WHAT THE TASK ASKS - Report each line of the records below that holds the word "Total".

RECORDS -
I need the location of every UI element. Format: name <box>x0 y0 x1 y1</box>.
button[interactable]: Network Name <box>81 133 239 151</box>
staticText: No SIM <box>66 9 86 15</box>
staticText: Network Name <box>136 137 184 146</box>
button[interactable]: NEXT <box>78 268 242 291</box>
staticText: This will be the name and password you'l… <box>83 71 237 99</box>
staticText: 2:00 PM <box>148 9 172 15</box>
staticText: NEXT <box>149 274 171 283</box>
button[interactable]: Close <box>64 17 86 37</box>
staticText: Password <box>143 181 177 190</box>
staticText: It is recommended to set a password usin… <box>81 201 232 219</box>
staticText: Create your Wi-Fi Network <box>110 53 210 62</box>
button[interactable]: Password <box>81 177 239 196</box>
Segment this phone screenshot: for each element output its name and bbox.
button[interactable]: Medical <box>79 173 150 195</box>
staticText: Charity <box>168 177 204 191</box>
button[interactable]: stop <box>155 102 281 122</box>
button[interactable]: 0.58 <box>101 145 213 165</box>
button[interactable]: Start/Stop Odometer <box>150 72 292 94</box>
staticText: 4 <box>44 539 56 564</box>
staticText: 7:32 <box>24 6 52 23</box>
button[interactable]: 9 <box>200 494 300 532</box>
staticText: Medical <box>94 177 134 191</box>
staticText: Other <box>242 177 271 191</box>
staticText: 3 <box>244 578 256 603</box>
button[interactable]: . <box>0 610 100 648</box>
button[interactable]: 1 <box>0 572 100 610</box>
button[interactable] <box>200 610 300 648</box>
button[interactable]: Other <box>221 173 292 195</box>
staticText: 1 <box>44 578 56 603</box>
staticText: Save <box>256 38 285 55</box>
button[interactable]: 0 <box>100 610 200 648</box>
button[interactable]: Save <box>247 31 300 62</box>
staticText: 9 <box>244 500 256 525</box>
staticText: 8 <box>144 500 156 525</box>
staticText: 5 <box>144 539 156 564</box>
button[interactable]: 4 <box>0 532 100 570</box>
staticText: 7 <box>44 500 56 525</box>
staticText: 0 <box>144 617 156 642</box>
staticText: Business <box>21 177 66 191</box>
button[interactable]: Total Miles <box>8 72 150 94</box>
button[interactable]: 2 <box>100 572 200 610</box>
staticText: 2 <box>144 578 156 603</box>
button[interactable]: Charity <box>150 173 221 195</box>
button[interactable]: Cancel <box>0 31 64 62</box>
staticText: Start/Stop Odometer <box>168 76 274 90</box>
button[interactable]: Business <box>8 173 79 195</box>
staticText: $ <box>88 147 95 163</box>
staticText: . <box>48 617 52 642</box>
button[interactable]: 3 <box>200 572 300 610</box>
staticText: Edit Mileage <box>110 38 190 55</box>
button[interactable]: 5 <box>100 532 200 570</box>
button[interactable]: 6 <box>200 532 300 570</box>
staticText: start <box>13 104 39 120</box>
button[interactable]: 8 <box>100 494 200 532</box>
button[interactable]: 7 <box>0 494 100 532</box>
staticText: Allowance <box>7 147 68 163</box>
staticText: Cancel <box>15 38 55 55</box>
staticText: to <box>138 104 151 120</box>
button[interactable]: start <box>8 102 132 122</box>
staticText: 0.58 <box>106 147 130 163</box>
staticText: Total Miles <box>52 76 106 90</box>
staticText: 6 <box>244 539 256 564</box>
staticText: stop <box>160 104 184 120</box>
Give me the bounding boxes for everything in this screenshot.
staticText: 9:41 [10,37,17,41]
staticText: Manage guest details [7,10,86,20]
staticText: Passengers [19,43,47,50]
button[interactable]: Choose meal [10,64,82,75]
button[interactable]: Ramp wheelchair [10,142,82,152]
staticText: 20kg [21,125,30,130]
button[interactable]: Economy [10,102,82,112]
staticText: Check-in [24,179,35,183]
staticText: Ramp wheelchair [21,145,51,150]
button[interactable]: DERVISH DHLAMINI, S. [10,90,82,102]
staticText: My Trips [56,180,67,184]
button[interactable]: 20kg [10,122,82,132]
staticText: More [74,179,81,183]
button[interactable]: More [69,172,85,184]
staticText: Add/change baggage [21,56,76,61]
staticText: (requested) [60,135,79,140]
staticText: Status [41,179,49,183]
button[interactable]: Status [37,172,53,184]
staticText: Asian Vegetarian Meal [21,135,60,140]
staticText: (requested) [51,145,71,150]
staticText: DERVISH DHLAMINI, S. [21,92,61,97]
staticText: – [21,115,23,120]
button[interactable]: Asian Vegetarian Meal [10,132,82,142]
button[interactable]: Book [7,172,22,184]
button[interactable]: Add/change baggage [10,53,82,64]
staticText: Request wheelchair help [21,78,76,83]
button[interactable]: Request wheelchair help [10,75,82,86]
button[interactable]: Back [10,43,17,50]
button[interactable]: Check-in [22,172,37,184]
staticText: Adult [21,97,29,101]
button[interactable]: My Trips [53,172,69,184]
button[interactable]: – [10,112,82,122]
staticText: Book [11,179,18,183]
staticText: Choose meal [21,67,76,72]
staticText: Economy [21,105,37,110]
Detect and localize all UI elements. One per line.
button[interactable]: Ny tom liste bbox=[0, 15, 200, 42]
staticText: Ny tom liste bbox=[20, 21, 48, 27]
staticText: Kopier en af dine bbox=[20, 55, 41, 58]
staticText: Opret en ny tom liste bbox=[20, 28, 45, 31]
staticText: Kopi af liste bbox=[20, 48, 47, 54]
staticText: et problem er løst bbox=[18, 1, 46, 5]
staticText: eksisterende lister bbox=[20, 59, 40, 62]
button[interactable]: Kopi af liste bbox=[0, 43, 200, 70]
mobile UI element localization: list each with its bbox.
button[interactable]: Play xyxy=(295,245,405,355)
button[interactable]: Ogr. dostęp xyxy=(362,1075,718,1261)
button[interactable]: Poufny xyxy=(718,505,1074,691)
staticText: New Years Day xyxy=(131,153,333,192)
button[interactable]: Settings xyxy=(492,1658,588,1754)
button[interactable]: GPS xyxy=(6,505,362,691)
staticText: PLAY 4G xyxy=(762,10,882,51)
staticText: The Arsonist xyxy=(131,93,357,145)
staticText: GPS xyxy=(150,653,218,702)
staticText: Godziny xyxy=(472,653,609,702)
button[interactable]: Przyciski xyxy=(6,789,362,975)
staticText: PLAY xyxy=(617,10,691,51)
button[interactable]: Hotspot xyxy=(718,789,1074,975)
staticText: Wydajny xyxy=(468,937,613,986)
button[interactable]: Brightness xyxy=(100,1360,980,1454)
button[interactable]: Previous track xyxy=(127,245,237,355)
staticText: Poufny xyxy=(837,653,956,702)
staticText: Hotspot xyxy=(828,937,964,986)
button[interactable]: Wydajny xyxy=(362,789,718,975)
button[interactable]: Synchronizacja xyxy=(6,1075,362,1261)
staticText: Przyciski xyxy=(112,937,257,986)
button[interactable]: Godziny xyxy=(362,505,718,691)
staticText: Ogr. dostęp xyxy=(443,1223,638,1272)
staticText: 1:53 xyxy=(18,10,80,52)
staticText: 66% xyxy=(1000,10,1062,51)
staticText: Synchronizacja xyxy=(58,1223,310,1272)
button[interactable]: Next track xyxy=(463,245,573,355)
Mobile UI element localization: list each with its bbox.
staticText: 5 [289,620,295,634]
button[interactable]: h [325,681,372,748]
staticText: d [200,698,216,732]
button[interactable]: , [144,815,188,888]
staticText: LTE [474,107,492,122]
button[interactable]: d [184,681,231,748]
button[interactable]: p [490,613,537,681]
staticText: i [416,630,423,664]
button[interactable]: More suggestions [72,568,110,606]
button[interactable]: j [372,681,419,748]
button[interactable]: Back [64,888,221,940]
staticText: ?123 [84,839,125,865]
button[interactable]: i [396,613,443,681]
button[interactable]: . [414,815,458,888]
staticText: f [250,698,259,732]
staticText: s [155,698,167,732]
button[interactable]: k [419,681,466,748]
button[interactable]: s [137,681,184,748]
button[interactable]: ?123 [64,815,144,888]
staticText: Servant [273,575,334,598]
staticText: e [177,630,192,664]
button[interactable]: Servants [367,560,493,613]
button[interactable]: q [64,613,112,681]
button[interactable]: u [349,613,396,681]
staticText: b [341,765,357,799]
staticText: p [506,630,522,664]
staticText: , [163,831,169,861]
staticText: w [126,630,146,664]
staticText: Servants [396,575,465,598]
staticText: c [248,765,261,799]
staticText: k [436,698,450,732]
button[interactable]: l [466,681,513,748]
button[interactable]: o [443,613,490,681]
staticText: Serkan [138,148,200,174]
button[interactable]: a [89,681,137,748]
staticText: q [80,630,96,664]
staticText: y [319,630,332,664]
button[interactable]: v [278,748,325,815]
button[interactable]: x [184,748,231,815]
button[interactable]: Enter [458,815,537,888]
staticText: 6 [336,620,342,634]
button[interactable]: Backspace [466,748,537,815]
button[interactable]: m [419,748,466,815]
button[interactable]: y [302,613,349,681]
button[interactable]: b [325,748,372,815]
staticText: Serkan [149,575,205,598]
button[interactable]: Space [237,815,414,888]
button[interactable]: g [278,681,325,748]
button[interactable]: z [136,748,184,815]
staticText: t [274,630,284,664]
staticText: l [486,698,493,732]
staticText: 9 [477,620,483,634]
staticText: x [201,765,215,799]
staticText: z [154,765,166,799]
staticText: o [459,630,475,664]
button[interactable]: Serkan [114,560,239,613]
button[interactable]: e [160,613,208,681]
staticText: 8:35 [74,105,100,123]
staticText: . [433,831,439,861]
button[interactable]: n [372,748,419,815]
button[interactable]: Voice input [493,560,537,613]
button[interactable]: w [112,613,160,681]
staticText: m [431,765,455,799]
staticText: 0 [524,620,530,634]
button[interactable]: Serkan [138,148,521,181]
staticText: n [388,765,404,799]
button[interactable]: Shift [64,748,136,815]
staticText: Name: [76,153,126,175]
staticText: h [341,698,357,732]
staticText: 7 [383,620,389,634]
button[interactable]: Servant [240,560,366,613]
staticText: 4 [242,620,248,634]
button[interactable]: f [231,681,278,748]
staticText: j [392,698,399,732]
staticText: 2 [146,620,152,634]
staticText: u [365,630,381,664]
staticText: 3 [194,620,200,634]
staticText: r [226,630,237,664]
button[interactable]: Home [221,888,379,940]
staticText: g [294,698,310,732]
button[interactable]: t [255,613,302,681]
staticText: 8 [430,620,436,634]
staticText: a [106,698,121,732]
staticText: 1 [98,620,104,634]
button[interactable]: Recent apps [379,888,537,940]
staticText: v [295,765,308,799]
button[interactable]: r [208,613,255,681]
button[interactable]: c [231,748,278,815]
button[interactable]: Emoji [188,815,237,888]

ANSWER SPACE -
button[interactable]: Total Miles <box>8 72 150 94</box>
staticText: Total Miles <box>52 76 106 90</box>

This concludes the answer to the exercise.